Immunological control of tumor progression requires the activation and expansion of tumor-specific cytotoxic T lymphocytes (CTL) followed by an efficient effector phase in the tumor lesion. To mimic in vivo dynamics of CTL effector function we established a 3D collagen matrix based assay to observe CTL effector function in real time, including active migration, sequential interactions with and serial killing of target cells. Individual CTL-target cell contacts were variable in duration (min to hours) and kinetics (stable to dynamic), comprised a median lag-phase of 90 min until apoptosis of the target cell, and were followed by CTL detachment and sequential killing of multiple target cells (up to 11/24 h). Using this model, local factors present in the tumor microenvironment were identified that interfere with or enhance the anti-tumor CTL response and serial killing. CXCL12, a chemokine with pro-migratory effects on CTL and known to be upregulated in most tumors, enhanced CTL migration, shortened interaction times with target cells and reduced the killing efficiency on a per-contact-basis which lead to near-complete abrogation of target cell killing at low CTL to target cell ratio. This effect was reversed by a CXCR4 antagonist, suggesting that enhancing serial killing by targeting the CXCR4/CXCL12 axis may improve anti-tumor immunotherapy.

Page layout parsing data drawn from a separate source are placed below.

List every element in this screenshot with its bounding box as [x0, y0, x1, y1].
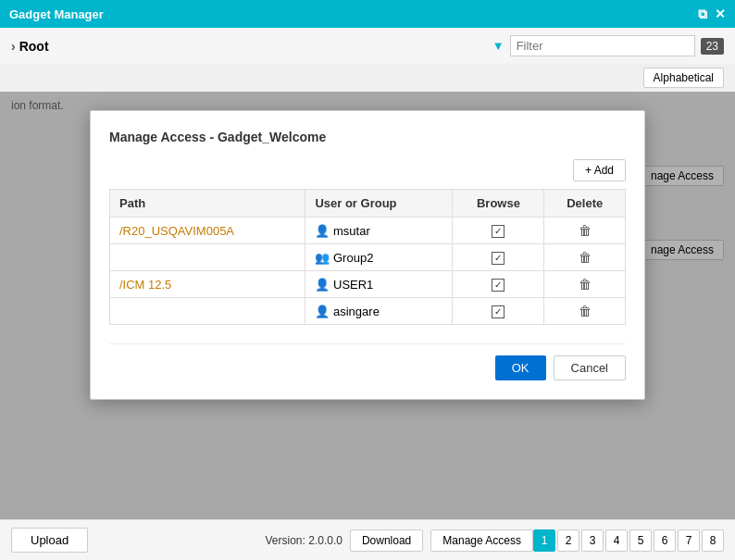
group-icon: 👥: [315, 251, 330, 265]
page-button-2[interactable]: 2: [557, 529, 579, 552]
bottom-bar: Upload Version: 2.0.0.0 Download Manage …: [0, 519, 735, 560]
path-cell: /R20_USQAVIM005A: [110, 218, 305, 244]
cancel-button[interactable]: Cancel: [554, 355, 626, 380]
app-body: › Root ▼ 23 Alphabetical ion format. nag…: [0, 28, 735, 560]
close-icon[interactable]: ✕: [715, 6, 726, 22]
delete-icon[interactable]: 🗑: [579, 223, 592, 238]
delete-icon[interactable]: 🗑: [579, 304, 592, 318]
app-title: Gadget Manager: [9, 7, 104, 21]
user-icon: 👤: [315, 278, 330, 292]
col-user-group: User or Group: [305, 190, 453, 218]
browse-checkbox[interactable]: ✓: [492, 252, 505, 265]
ok-button[interactable]: OK: [495, 355, 546, 380]
user-cell: 👤 msutar: [305, 218, 453, 244]
page-button-6[interactable]: 6: [654, 529, 676, 552]
filter-input[interactable]: [510, 35, 695, 56]
manage-access-button[interactable]: Manage Access: [430, 529, 533, 552]
browse-checkbox[interactable]: ✓: [492, 279, 505, 292]
table-row: /ICM 12.5👤 USER1✓🗑: [110, 271, 626, 298]
page-button-5[interactable]: 5: [629, 529, 652, 552]
path-cell: [110, 298, 305, 325]
user-cell: 👤 USER1: [305, 271, 453, 298]
version-area: Version: 2.0.0.0 Download Manage Access: [266, 529, 533, 552]
title-bar-icons: ⧉ ✕: [698, 6, 726, 22]
user-cell: 👥 Group2: [305, 244, 453, 271]
browse-cell[interactable]: ✓: [453, 298, 544, 325]
page-button-8[interactable]: 8: [702, 529, 724, 552]
version-text: Version: 2.0.0.0: [266, 534, 343, 547]
pagination: 12345678: [533, 529, 724, 552]
page-button-1[interactable]: 1: [533, 529, 555, 552]
page-button-7[interactable]: 7: [678, 529, 700, 552]
col-delete: Delete: [544, 190, 626, 218]
path-cell: [110, 244, 305, 271]
count-badge: 23: [701, 38, 724, 55]
delete-cell[interactable]: 🗑: [544, 218, 626, 244]
access-table: Path User or Group Browse Delete /R20_US…: [109, 189, 626, 325]
user-icon: 👤: [315, 224, 330, 238]
user-icon: 👤: [315, 305, 330, 318]
table-row: 👤 asingare✓🗑: [110, 298, 626, 325]
delete-cell[interactable]: 🗑: [544, 298, 626, 325]
browse-checkbox[interactable]: ✓: [492, 225, 505, 238]
browse-cell[interactable]: ✓: [453, 218, 544, 244]
filter-icon: ▼: [492, 39, 505, 53]
breadcrumb-arrow: ›: [11, 39, 16, 54]
delete-icon[interactable]: 🗑: [579, 277, 592, 292]
path-cell: /ICM 12.5: [110, 271, 305, 298]
modal-overlay: Manage Access - Gadget_Welcome + Add Pat…: [0, 92, 735, 519]
filter-area: ▼ 23: [492, 35, 724, 56]
table-row: /R20_USQAVIM005A👤 msutar✓🗑: [110, 218, 626, 244]
modal-dialog: Manage Access - Gadget_Welcome + Add Pat…: [90, 110, 645, 400]
table-row: 👥 Group2✓🗑: [110, 244, 626, 271]
delete-cell[interactable]: 🗑: [544, 271, 626, 298]
col-path: Path: [110, 190, 305, 218]
modal-title: Manage Access - Gadget_Welcome: [109, 130, 626, 144]
restore-icon[interactable]: ⧉: [698, 6, 707, 22]
delete-icon[interactable]: 🗑: [579, 250, 592, 265]
page-button-4[interactable]: 4: [605, 529, 628, 552]
modal-footer: OK Cancel: [109, 343, 626, 380]
browse-cell[interactable]: ✓: [453, 244, 544, 271]
upload-button[interactable]: Upload: [11, 528, 88, 553]
breadcrumb-root[interactable]: Root: [19, 39, 49, 54]
page-button-3[interactable]: 3: [581, 529, 604, 552]
add-button[interactable]: + Add: [573, 159, 626, 181]
browse-cell[interactable]: ✓: [453, 271, 544, 298]
breadcrumb: › Root: [11, 39, 49, 54]
modal-toolbar: + Add: [109, 159, 626, 181]
content-area: ion format. nage Access nage Access Mana…: [0, 92, 735, 519]
browse-checkbox[interactable]: ✓: [492, 305, 505, 318]
user-cell: 👤 asingare: [305, 298, 453, 325]
download-button[interactable]: Download: [350, 529, 423, 552]
top-bar: › Root ▼ 23: [0, 28, 735, 64]
sort-button[interactable]: Alphabetical: [643, 68, 724, 88]
title-bar: Gadget Manager ⧉ ✕: [0, 0, 735, 28]
sort-row: Alphabetical: [0, 64, 735, 92]
col-browse: Browse: [453, 190, 544, 218]
delete-cell[interactable]: 🗑: [544, 244, 626, 271]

Pro-migratory signals mediated by the tumor microenvironment further contribute to cancer invasion and metastasis. We investigated in vivo tumor cell invasion principles, potential guidance structures, the molecular mechanisms invasion, and the response of different tumor niches to anti-cancer therapy. Intravital fluorescence and multiphoton microscopy was used to study HT-1080 fibrosarcoma xenografts implanted into the dorsal skin-fold chamber on nude mice. After initial growth, tumors developed zones of invasive growth consisting of multicellular collective invasion strands that retained cellcell contact and the ability to proliferate while invading at velocities of up to 200 μm/day. This invasion occurred in a directed manner along blood/lymph vessels and muscle strands of the deep dermis. Therapeutic irradiation induced complete regression of the tumor main mass yet failed to eradicate perivascular invasion strands. Using knockdown and/or antibody-based treatment against β1/β3 integrins but not interference with EGFR prompted significant radiosensitization of both, tumor main mass as well as invasion strands implicating integrin-mediated adhesion and/or anti-apoptotic signaling (anoikis) in radioresistance. In conclusion, collective invasion not only supports fast angiotropic invasion but maintains an integrin-dependent survival niche.
Thus, visualizing cell kinetics in 3D in vitro and in vivo models provides novel cellular and molecular mechanisms of CTL-mediated immune defense and cancer invasion, and the role of the local tumor microenvironment therein.